Versions of packages unzip depends on:
ii  libc6                         2.3.1-10   GNU C Library: Shared libraries an

-- no debconf information

Revision history for this message

Young-Ho Cha (ganadist-gmail) wrote on 2004-12-06:

when unzip extract filename , unzip handle with 7 bit filename.
so filenames with non-latin1 characters are broken.

I described in gentoo bugzilla #69945. and reported zip-bug form.

Revision history for this message

In Debian Bug tracker #197428, Matthias Klose (doko-cs) wrote on 2005-02-12: tagging unzip reports + patch

tags 197427 + patch
tags 197428 + patch
thanks

patch proposal at http://ftp.mizi.com/~ganadist/unzip-locale.diff

Revision history for this message

Matthias Klose (doko) wrote on 2005-03-04:

patch found at http://ftp.mizi.com/~ganadist/unzip-locale.diff Edit (6.3 KiB, text/plain)

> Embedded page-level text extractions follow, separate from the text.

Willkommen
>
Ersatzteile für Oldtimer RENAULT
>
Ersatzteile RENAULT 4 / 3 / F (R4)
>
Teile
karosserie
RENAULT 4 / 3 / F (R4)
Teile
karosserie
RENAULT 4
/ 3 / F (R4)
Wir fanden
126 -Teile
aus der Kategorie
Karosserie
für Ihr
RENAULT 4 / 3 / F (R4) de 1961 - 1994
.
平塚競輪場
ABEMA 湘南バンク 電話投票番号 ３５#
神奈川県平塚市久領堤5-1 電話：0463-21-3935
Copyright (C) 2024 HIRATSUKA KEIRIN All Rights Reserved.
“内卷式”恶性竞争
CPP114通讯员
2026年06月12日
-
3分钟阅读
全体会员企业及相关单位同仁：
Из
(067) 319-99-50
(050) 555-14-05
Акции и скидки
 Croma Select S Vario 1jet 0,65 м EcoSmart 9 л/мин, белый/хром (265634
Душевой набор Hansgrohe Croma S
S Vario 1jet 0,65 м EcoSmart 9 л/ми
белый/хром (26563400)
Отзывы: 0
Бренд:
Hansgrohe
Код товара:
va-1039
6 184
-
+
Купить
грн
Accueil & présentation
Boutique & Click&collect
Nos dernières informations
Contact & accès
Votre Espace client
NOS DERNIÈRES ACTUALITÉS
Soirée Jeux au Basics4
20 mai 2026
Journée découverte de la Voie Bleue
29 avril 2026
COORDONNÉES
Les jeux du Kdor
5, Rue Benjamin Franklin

Created an attachment (id=1511)
patch found at http://ftp.mizi.com/~ganadist/unzip-locale.diff

Revision history for this message

Matthias Klose (doko) wrote on 2005-03-04:

the patch gets the encoding of the filenames in the archive from the current
locale (LANG), which is most likely correct, if the archives stay in the same
country. But you get wrong results extracting an archive from Russia in Japan.

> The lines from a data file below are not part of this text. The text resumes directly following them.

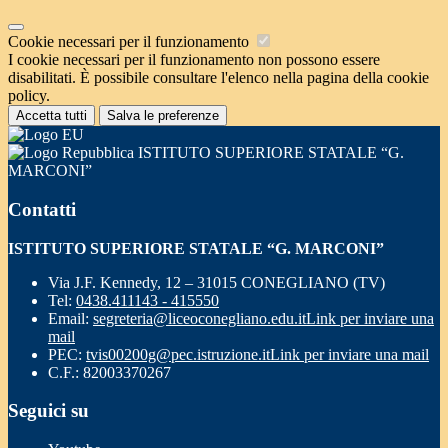
Cookie necessari per il funzionamento
I cookie necessari per il funzionamento non possono essere
disabilitati. È possibile consultare l'elenco nella pagina della cookie
policy.
Accetta tutti
Salva le preferenze
ISTITUTO SUPERIORE STATALE “G.
MARCONI”
Contatti
ISTITUTO SUPERIORE STATALE “G. MARCONI”
Via J.F. Kennedy, 12 – 31015 CONEGLIANO (TV)
Tel:
0438.411143 - 415550
Email:
segreteria@liceoconegliano.edu.it
Link per inviare una
mail
PEC:
tvis00200g@pec.istruzione.it
Link per inviare una mail
C.F.: 82003370267
Seguici su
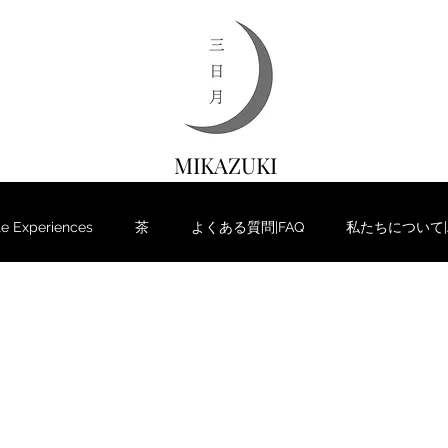
MIKAZUKI
 Experiences
茶
よくある質問|FAQ
私たちについて|Ab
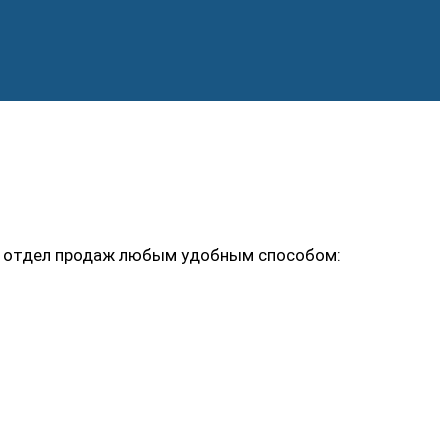
ь в отдел продаж любым удобным способом:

Are these cases uncommon enough, and we should apply the patch anyway?

Revision history for this message

Martin Bergner (martin-bergner) wrote on 2006-03-28:

what is the progress on this, is the patch in there?

Revision history for this message

Rocco Stanzione (trappist) wrote on 2006-08-29:

Closing after several months without a reply. If this is still a problem, please reply or reopen the bug.

Changed in unzip:
status:	Needs Info → Rejected

Revision history for this message

Matthias Klose (doko) wrote on 2006-08-29:

reopening, bogus reason for rejection. did you even see the report as confirmed for upstream?

Changed in unzip:
status:	Rejected → Confirmed

Revision history for this message

Rocco Stanzione (trappist) wrote on 2006-08-29:

The policy is to reject a bug after more than a month of inactivity with a status of 'needs info'. Thank you for your attention.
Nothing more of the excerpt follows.